The one-day conference includes, on average, 26 workshops run by Parker students, faculty, staff, and outside presenters; a keynote speaker; and a variety of films and documentaries, all of which explore topics under the umbrella of DEIB. Each Day of Understanding ends with a celebration; last year, the celebration included the unveiling of the student-created Martin Luther King Jr. mural on the Linda Vista Campus.

Past workshops included “Allyship and Understanding Dominant Identity,” “Managing Racial Stress,” and “Advocating for LGBTQ+ Equity in Schools.” More than half the workshops in 2023 were led by student presenters. Past keynote speakers include diversity speaker and trainer Rosetta Lee, racial stress and trauma expert and professor Dr. Howard C. Stevenson, and author and transgender advocate Alex Myers.

The program develops student leaders who engage with the world around them with empathy, understanding, and cultural humility and leave it more equitable and just. Participating in the event during all four years of Upper School helps students grow their self-awareness and the intercultural competence needed to live in a multicultural society.

Now solidified as a Parker tradition, the Upper School Day of Understanding will continue to develop leadership skills within the School and promote a greater understanding of DEIB across the community.

Parker students attend Day of Understanding workshops, talks, and activities each year. 

“While there is still much to be done, Parker has already taken significant steps to uplift DEIB work at the School and establish a community-wide commitment to it.”


Every year, faculty and staff at Parker participate in several professional development days. Over the last four years, the DEIB team has worked tirelessly to guide Parker faculty and staff through training on racial literacy during these growth-centered opportunities.

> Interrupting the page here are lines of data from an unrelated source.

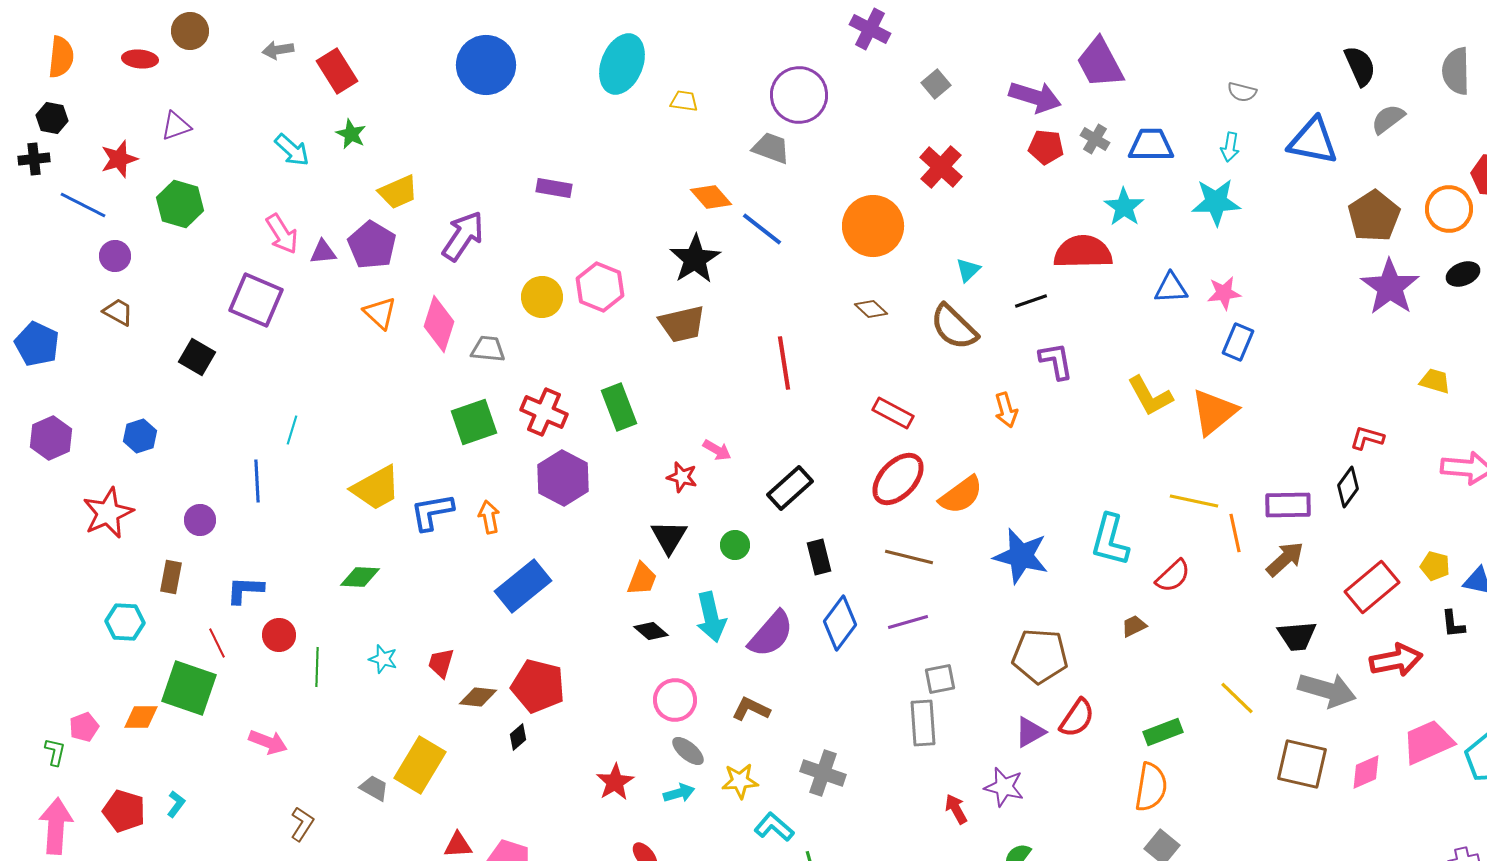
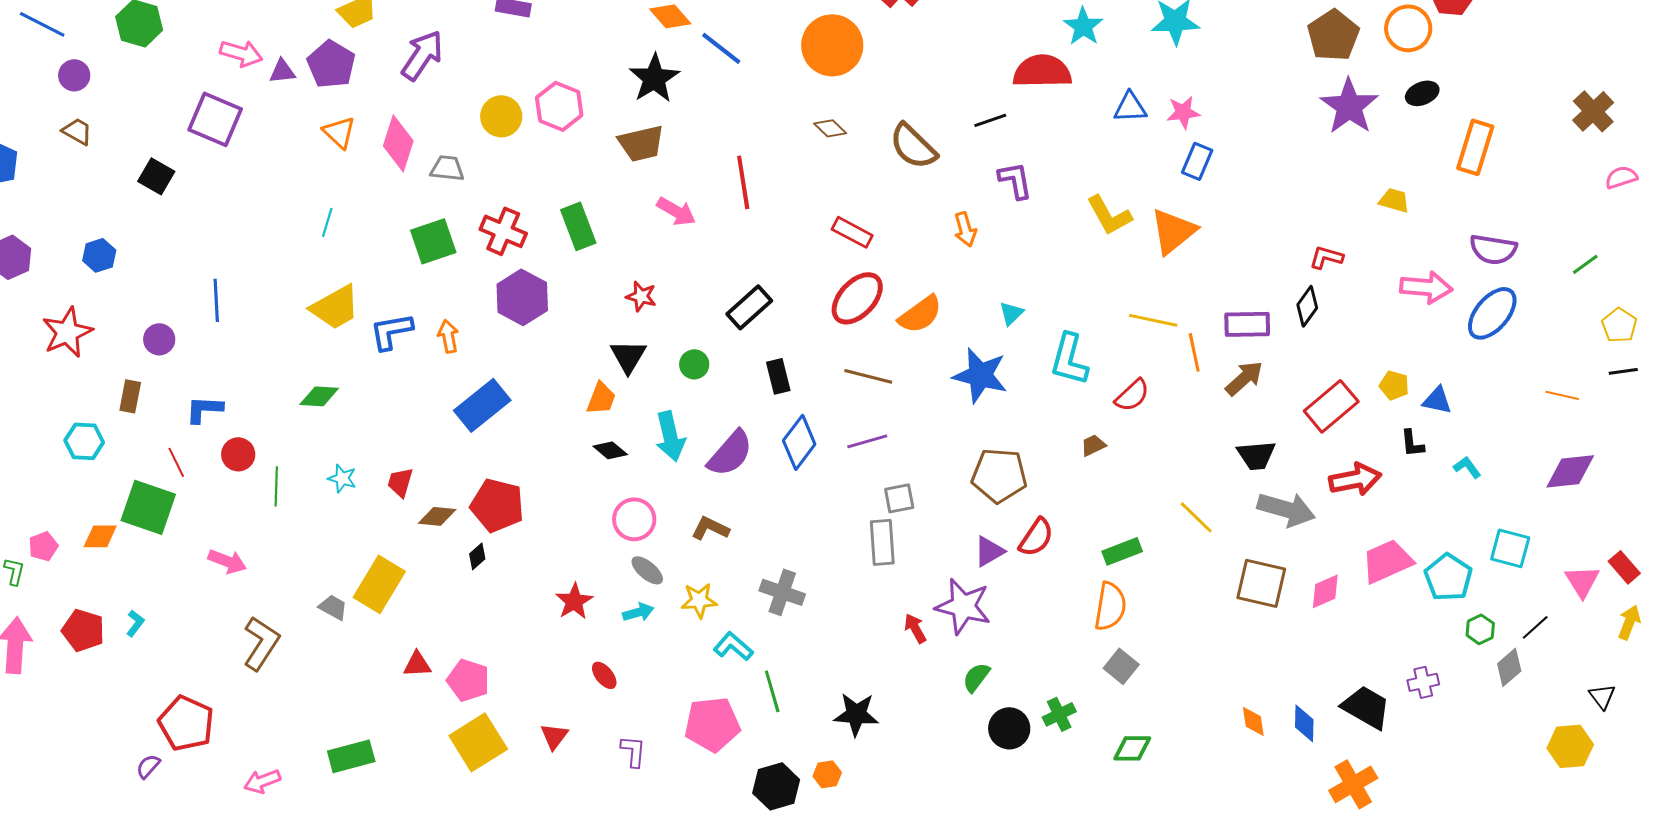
pink arrow: (282, 234) -> (241, 53), turned -42
cyan triangle: (968, 270) -> (1011, 313), moved
cyan line: (292, 430) -> (327, 222), moved
pink arrow: (717, 450) -> (676, 211), moved, size x1.4
purple star: (1004, 787) -> (963, 606), size x1.4
brown L-shape: (302, 824) -> (261, 643), size x1.6

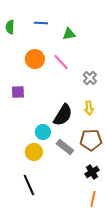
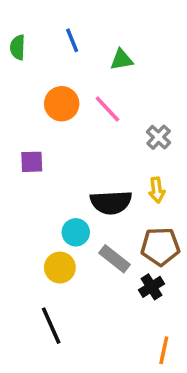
blue line: (41, 23) -> (72, 40), turned 64
black semicircle: (63, 115) -> (111, 202), turned 55
black cross: (92, 172) -> (151, 287), moved

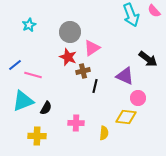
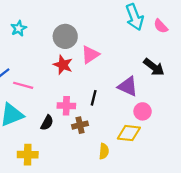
pink semicircle: (154, 11) -> (161, 26), moved
brown cross: (83, 71) -> (80, 125), moved
black semicircle: (46, 108) -> (47, 123), moved
pink cross: (76, 123) -> (66, 106), moved

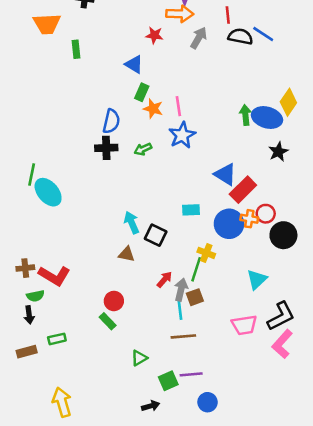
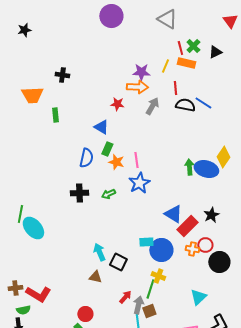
blue semicircle: (111, 121) -> (86, 158), moved
black star: (278, 152) -> (211, 215), moved
blue circle: (229, 224) -> (161, 250), moved

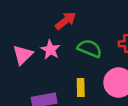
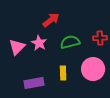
green semicircle: (90, 48) -> (70, 42), turned -36

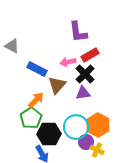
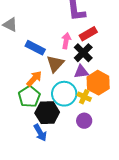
pink arrow: (68, 62) -> (66, 41), turned 112
orange hexagon: (98, 125) -> (98, 83), moved
cyan circle: (76, 127) -> (64, 94), moved
yellow cross: (97, 150) -> (84, 97), moved

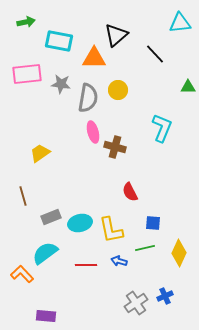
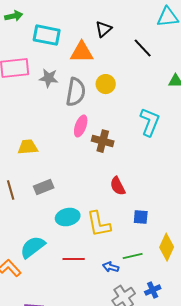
black triangle: (116, 35) -> (104, 29), size x0.7
pink ellipse: (93, 132) -> (81, 126), turned 35
yellow trapezoid: (40, 153) -> (28, 147), turned 30
gray rectangle: (51, 217) -> (44, 187), moved
green line: (145, 248) -> (133, 256), moved
blue arrow: (119, 261) -> (111, 267), moved

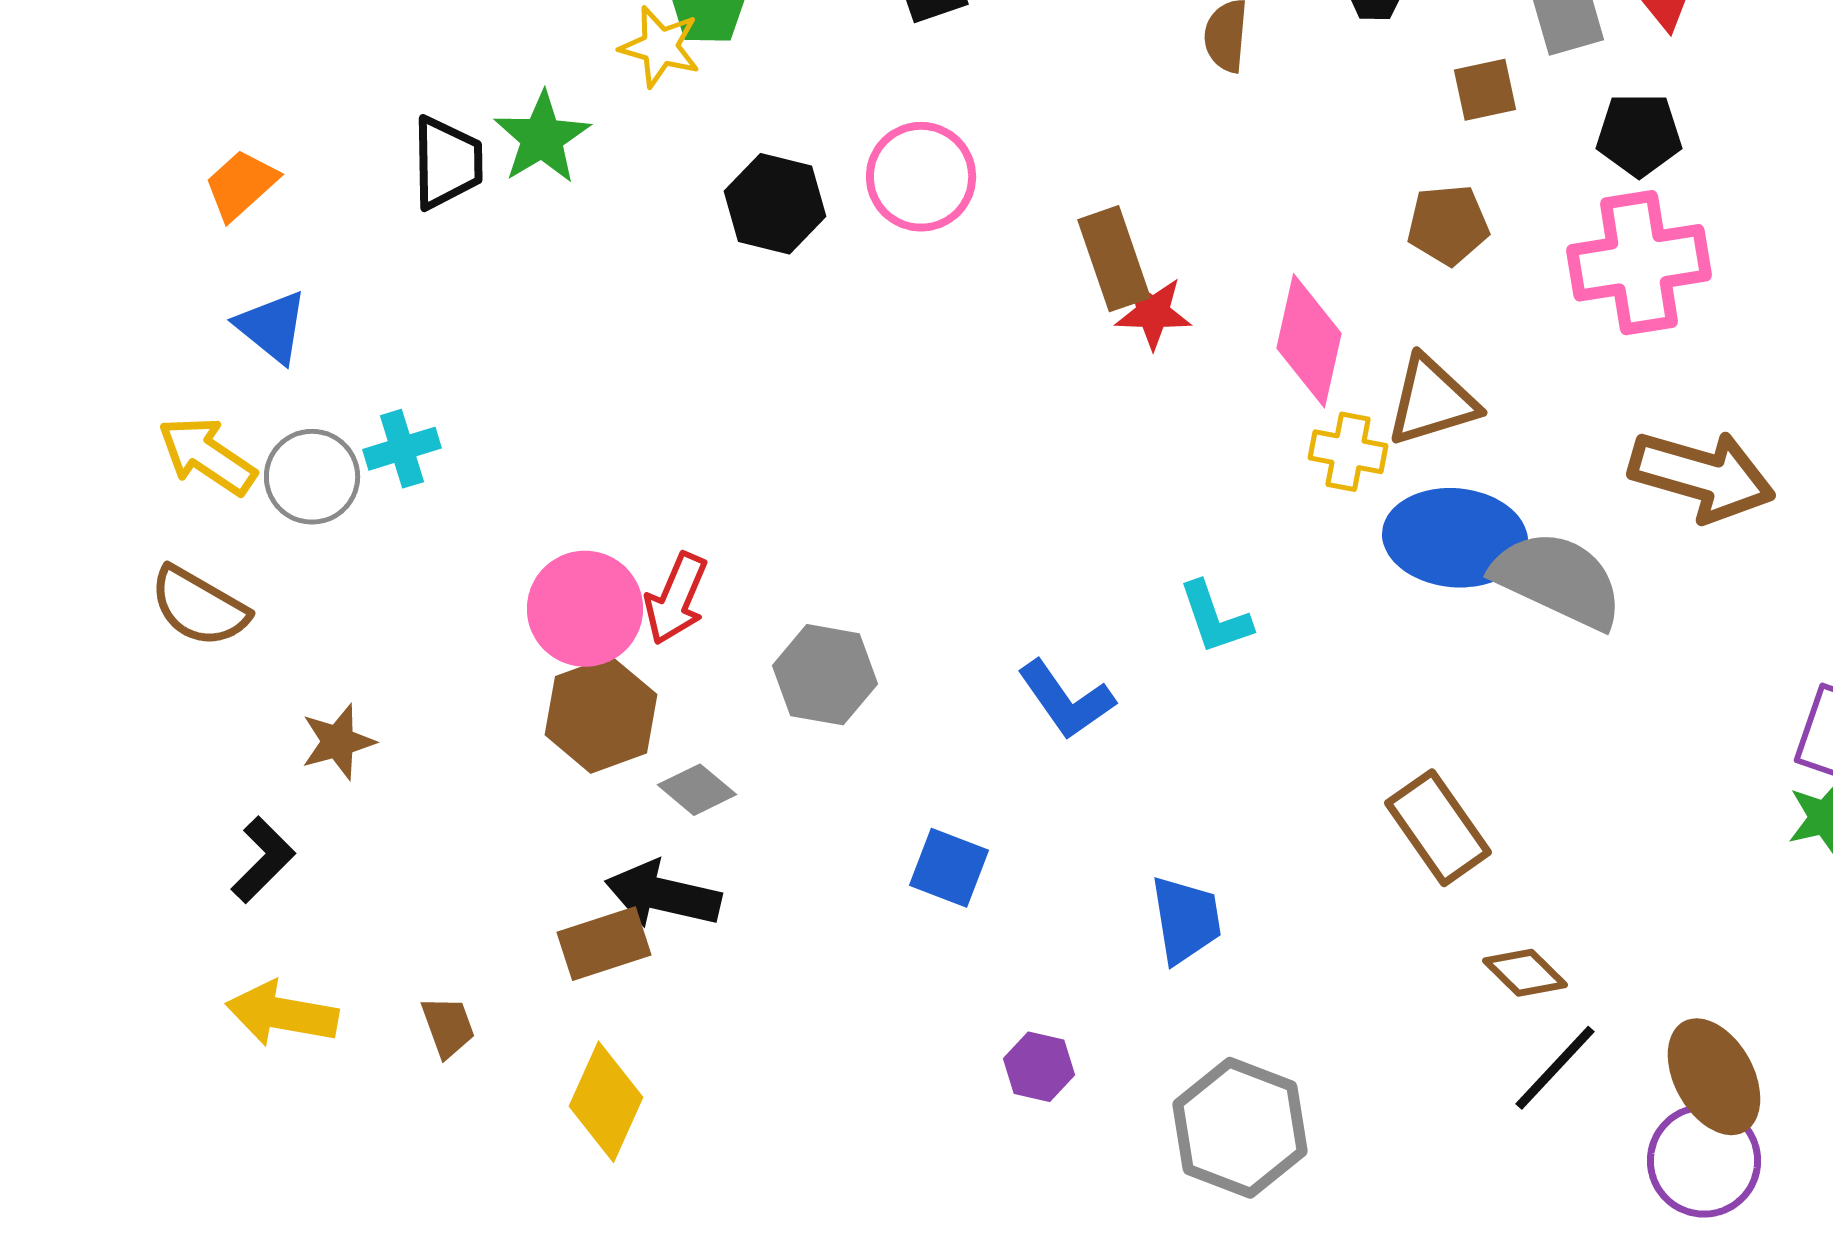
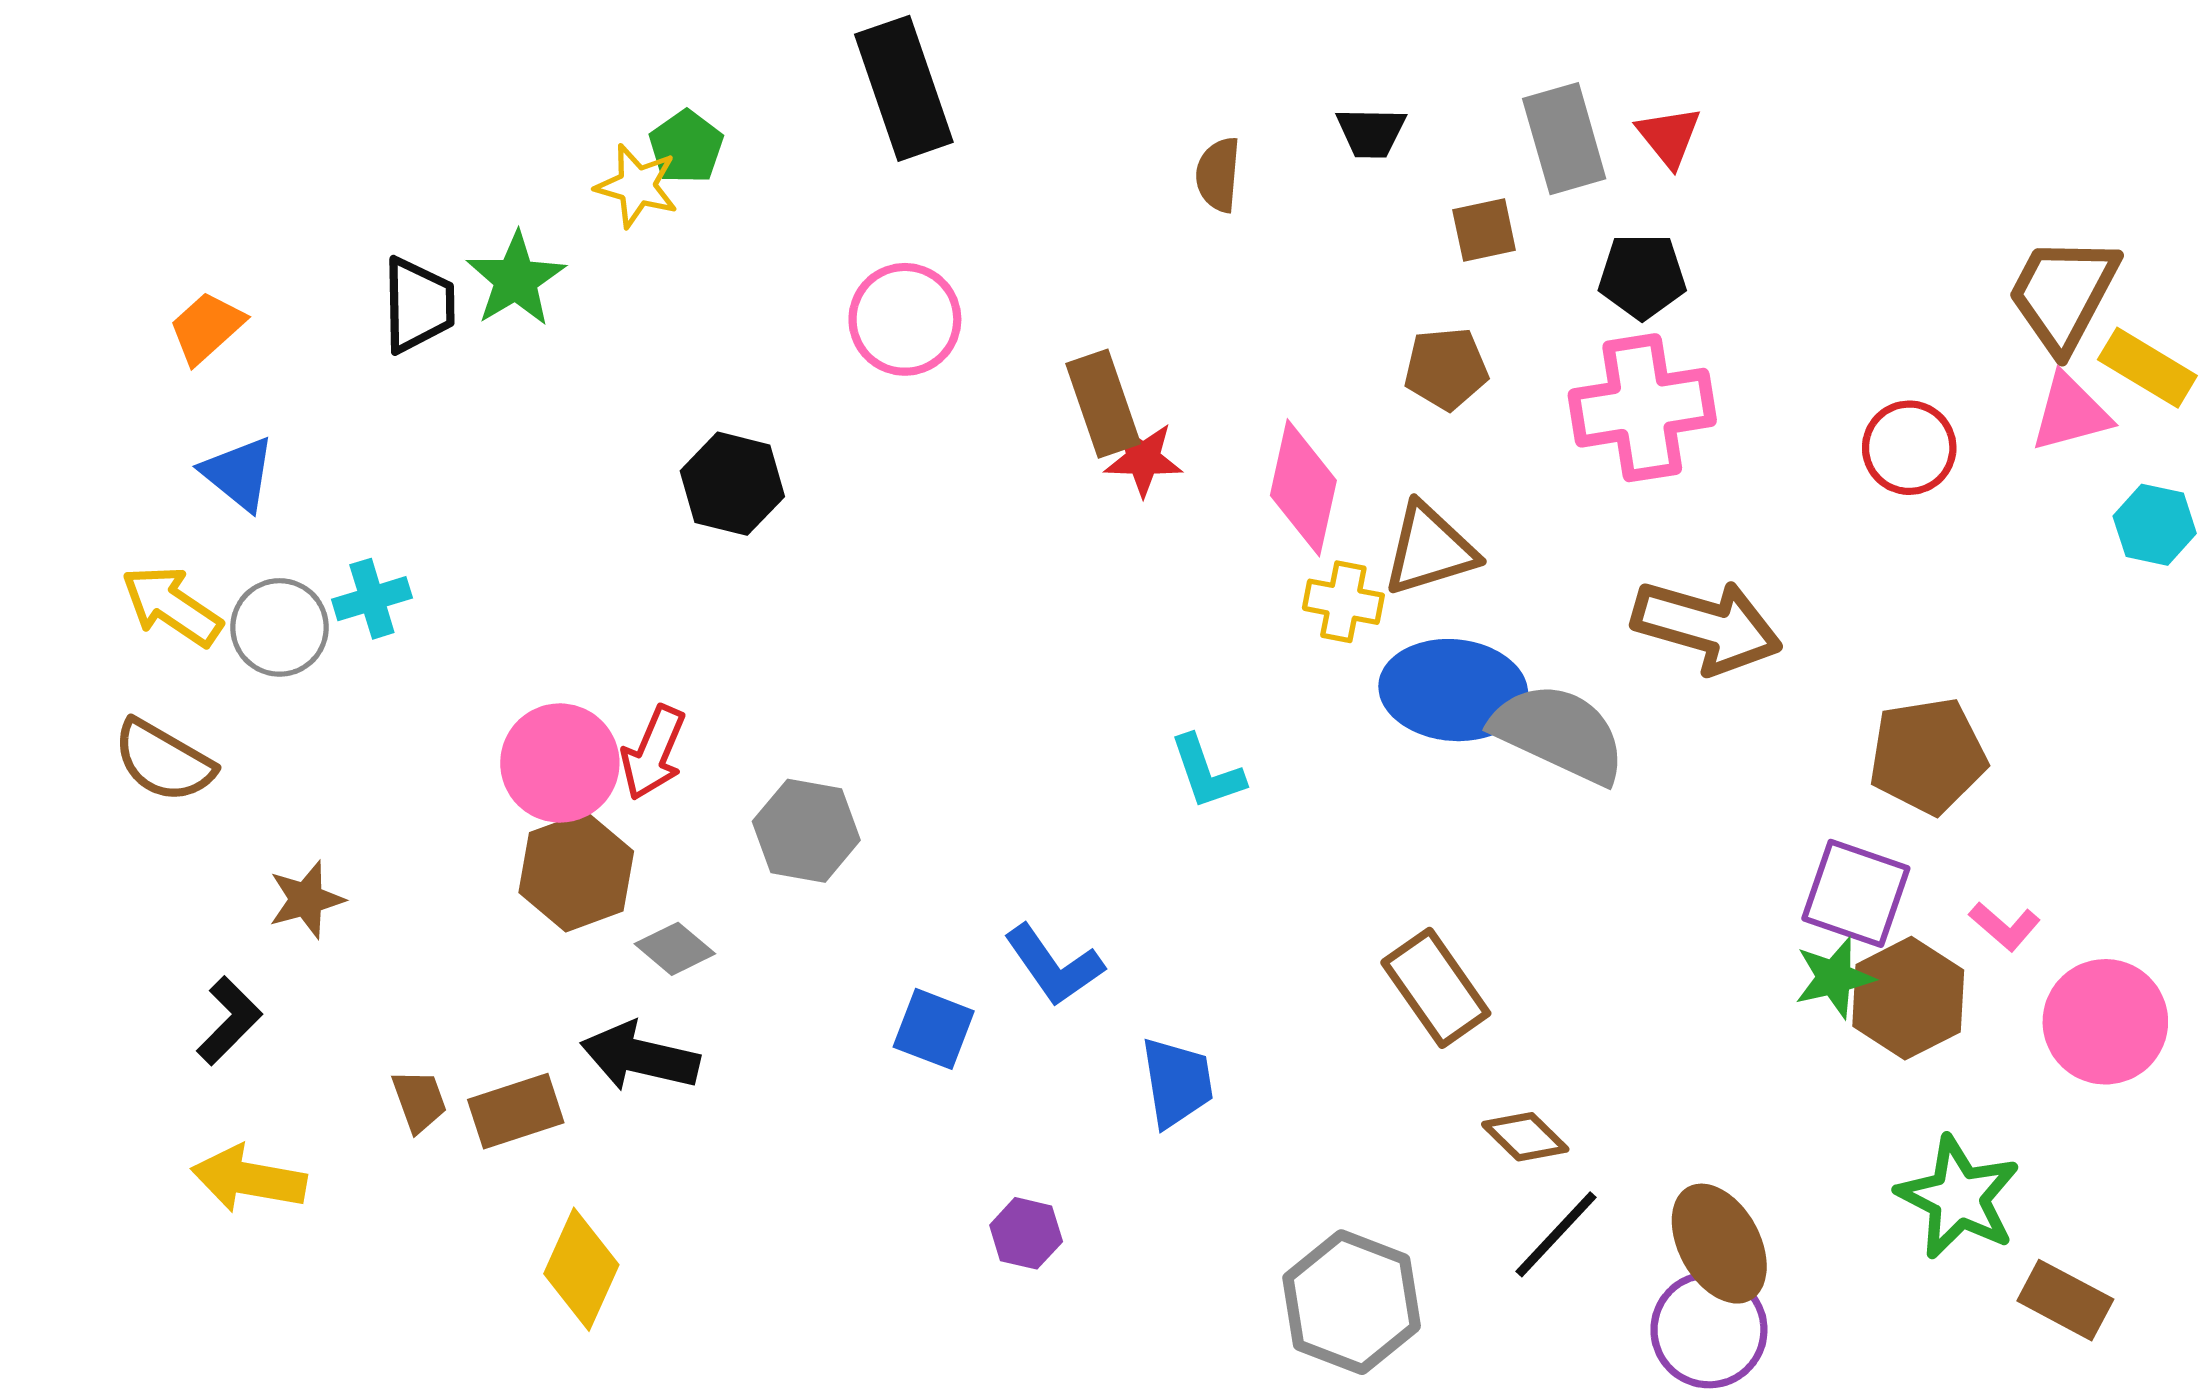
black hexagon: (775, 204) -> (732, 484), moved
blue L-shape: (1066, 700) -> (1054, 965), moved
brown rectangle: (604, 944) -> (516, 1111), moved
brown trapezoid: (448, 1027) -> (419, 1101), moved
gray hexagon: (1240, 1128) -> (1352, 1302), moved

Racial literacy training explores one overarching theme—the understanding that we are all racial beings and how we understand our own racial identity impacts how we interact with other human beings. Understanding this theme helps educators as they assess their curriculum, classrooms, representations, and language from a racially literate

As a result of these trainings, faculty and staff have been able to critically examine the representations shared in readings, films, and activities and to become more cognizant of the language used in their classrooms. Even non- humanities subjects like math and science have integrated these ideas into their coursework.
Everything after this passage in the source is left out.